I don’t need to know about other solutions, thanks. (I’m researching this for my employer who can take credit cards already, but is interested in setting up a new site shared with some other folks and using Weebly to create the site; Weebly supports PayPal and Google Checkout automatically, but if you convince me they both suck too hard, I can suggest we try coding our direct solution into the page ourselves. If that makes sense.)
Are you saying your employer already takes credit cards as a Web based card-not-present transaction, or they take them in a card-present point of sale situation and you’re trying to add an ecommerce site with Weebly?
Personally I think PayPal is a good alternative payment option for businesses who process credit cards already. I like it less as a primary payment method if you’re using it in the mode where people are redirected to paypal.com, log in, and send you payment securely. It’s too much of a hassle for people who don’t use paypal.
Now, if you mean using PayPal as a merchant services provider where customers enter their credit card directly, then that’s basically a cost decision. I don’t believe it alters the customer’s experience at all compared to say, using a normal merchant account and a payment gateway like Authorize.net.
I never had any good experience with Google Checkout. I don`t like it on the back end, I don’t like the front end, I don’t think enough people use it, and I found it horrible for International users.

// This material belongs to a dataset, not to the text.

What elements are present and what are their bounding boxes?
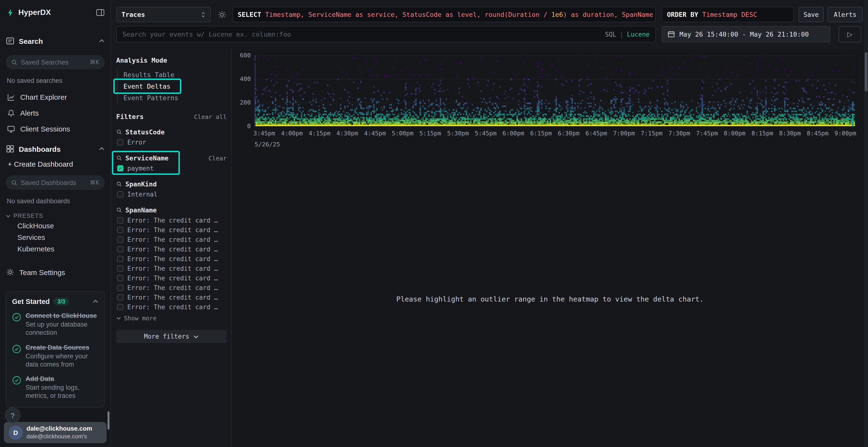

By the way - I hope this isn’t insulting to anyone else - but there aren’t any problems with PayPal that should be a horrible problem for a serious business. The costs are higher than our costs with our merchant account, and we lose more disputes with Paypal than we do chargebacks with our merchant account. But they’re just costs of doing business. We know that a lot of our customers feel much better paying through Paypal so it’s worth it to have higher transactions costs for us. If it weren’t we wouldn’t offer paypal. Losing a dispute unfairly is an annoying expense but getting upset about it makes no sense, and that’s what, in my experience, people tend to do.
Employer already takes cards in e-commerce, and by phone and mail-order, but wants to add a small joint venture site using Weebly. More specifically, we’re a small publisher that retails books online and by catalog (and in real life through bookstores); joint venture is to be an author-driven subscription site. The authors will build the site with (what we hope will be) minimal help from us. We’ll be providing tech support for subscribers and some marketing for the site, but (we hope) the authors will do all the content and design directly.
This wasn’t my idea and I’m not convinced it’ll work – authors are notorious for big ideas with uneven follow-through – and if the authors don’t keep up with it, site maintenance and development will default to me. But hey, it’s a job.